● What is required
Give back the entire listing below, unaltered.

● Material for the task
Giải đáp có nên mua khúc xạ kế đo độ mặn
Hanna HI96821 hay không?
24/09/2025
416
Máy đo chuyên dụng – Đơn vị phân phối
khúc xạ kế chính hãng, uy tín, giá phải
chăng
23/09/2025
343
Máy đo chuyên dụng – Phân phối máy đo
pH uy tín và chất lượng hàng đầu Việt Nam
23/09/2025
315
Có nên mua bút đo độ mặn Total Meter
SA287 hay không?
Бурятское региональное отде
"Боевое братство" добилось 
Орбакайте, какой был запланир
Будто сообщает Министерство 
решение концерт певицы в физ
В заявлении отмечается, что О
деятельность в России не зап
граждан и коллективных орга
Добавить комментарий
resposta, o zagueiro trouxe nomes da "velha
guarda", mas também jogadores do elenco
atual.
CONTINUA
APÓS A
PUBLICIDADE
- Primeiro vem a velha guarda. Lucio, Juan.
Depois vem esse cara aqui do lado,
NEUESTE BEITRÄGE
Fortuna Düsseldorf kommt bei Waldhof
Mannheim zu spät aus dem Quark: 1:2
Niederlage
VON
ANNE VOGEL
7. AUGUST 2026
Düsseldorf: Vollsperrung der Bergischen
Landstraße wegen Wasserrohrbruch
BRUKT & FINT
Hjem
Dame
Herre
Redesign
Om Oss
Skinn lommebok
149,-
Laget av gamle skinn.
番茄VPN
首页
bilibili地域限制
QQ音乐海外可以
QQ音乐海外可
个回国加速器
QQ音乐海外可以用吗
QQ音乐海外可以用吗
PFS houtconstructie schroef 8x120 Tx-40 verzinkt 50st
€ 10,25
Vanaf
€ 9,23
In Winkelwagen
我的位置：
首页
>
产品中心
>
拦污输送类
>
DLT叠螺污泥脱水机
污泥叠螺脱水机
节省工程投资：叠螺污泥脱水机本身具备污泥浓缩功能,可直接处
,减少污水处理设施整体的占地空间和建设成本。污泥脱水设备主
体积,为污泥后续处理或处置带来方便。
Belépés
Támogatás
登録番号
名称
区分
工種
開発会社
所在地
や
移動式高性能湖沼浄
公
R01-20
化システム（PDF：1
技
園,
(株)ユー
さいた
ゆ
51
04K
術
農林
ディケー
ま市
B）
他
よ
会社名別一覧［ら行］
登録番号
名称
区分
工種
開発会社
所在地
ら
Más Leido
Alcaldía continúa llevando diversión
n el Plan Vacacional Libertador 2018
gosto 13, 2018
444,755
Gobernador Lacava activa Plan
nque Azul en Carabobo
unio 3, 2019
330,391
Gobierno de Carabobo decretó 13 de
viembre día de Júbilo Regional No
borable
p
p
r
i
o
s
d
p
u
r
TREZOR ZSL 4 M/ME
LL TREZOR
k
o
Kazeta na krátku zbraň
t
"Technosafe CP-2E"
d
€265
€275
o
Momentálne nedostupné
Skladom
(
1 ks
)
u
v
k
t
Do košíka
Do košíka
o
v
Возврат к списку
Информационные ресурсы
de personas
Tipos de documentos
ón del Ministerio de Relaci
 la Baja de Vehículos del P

● Expected output
Giải đáp có nên mua khúc xạ kế đo độ mặn
Hanna HI96821 hay không?
24/09/2025
416
Máy đo chuyên dụng – Đơn vị phân phối
khúc xạ kế chính hãng, uy tín, giá phải
chăng
23/09/2025
343
Máy đo chuyên dụng – Phân phối máy đo
pH uy tín và chất lượng hàng đầu Việt Nam
23/09/2025
315
Có nên mua bút đo độ mặn Total Meter
SA287 hay không?
Бурятское региональное отде
"Боевое братство" добилось 
Орбакайте, какой был запланир
Будто сообщает Министерство 
решение концерт певицы в физ
В заявлении отмечается, что О
деятельность в России не зап
граждан и коллективных орга
Добавить комментарий
resposta, o zagueiro trouxe nomes da "velha
guarda", mas também jogadores do elenco
atual.
CONTINUA
APÓS A
PUBLICIDADE
- Primeiro vem a velha guarda. Lucio, Juan.
Depois vem esse cara aqui do lado,
NEUESTE BEITRÄGE
Fortuna Düsseldorf kommt bei Waldhof
Mannheim zu spät aus dem Quark: 1:2
Niederlage
VON
ANNE VOGEL
7. AUGUST 2026
Düsseldorf: Vollsperrung der Bergischen
Landstraße wegen Wasserrohrbruch
BRUKT & FINT
Hjem
Dame
Herre
Redesign
Om Oss
Skinn lommebok
149,-
Laget av gamle skinn.
番茄VPN
首页
bilibili地域限制
QQ音乐海外可以
QQ音乐海外可
个回国加速器
QQ音乐海外可以用吗
QQ音乐海外可以用吗
PFS houtconstructie schroef 8x120 Tx-40 verzinkt 50st
€ 10,25
Vanaf
€ 9,23
In Winkelwagen
我的位置：
首页
>
产品中心
>
拦污输送类
>
DLT叠螺污泥脱水机
污泥叠螺脱水机
节省工程投资：叠螺污泥脱水机本身具备污泥浓缩功能,可直接处
,减少污水处理设施整体的占地空间和建设成本。污泥脱水设备主
体积,为污泥后续处理或处置带来方便。
Belépés
Támogatás
登録番号
名称
区分
工種
開発会社
所在地
や
移動式高性能湖沼浄
公
R01-20
化システム（PDF：1
技
園,
(株)ユー
さいた
ゆ
51
04K
術
農林
ディケー
ま市
B）
他
よ
会社名別一覧［ら行］
登録番号
名称
区分
工種
開発会社
所在地
ら
Más Leido
Alcaldía continúa llevando diversión
n el Plan Vacacional Libertador 2018
gosto 13, 2018
444,755
Gobernador Lacava activa Plan
nque Azul en Carabobo
unio 3, 2019
330,391
Gobierno de Carabobo decretó 13 de
viembre día de Júbilo Regional No
borable
p
p
r
i
o
s
d
p
u
r
TREZOR ZSL 4 M/ME
LL TREZOR
k
o
Kazeta na krátku zbraň
t
"Technosafe CP-2E"
d
€265
€275
o
Momentálne nedostupné
Skladom
(
1 ks
)
u
v
k
t
Do košíka
Do košíka
o
v
Возврат к списку
Информационные ресурсы
de personas
Tipos de documentos
ón del Ministerio de Relaci
 la Baja de Vehículos del P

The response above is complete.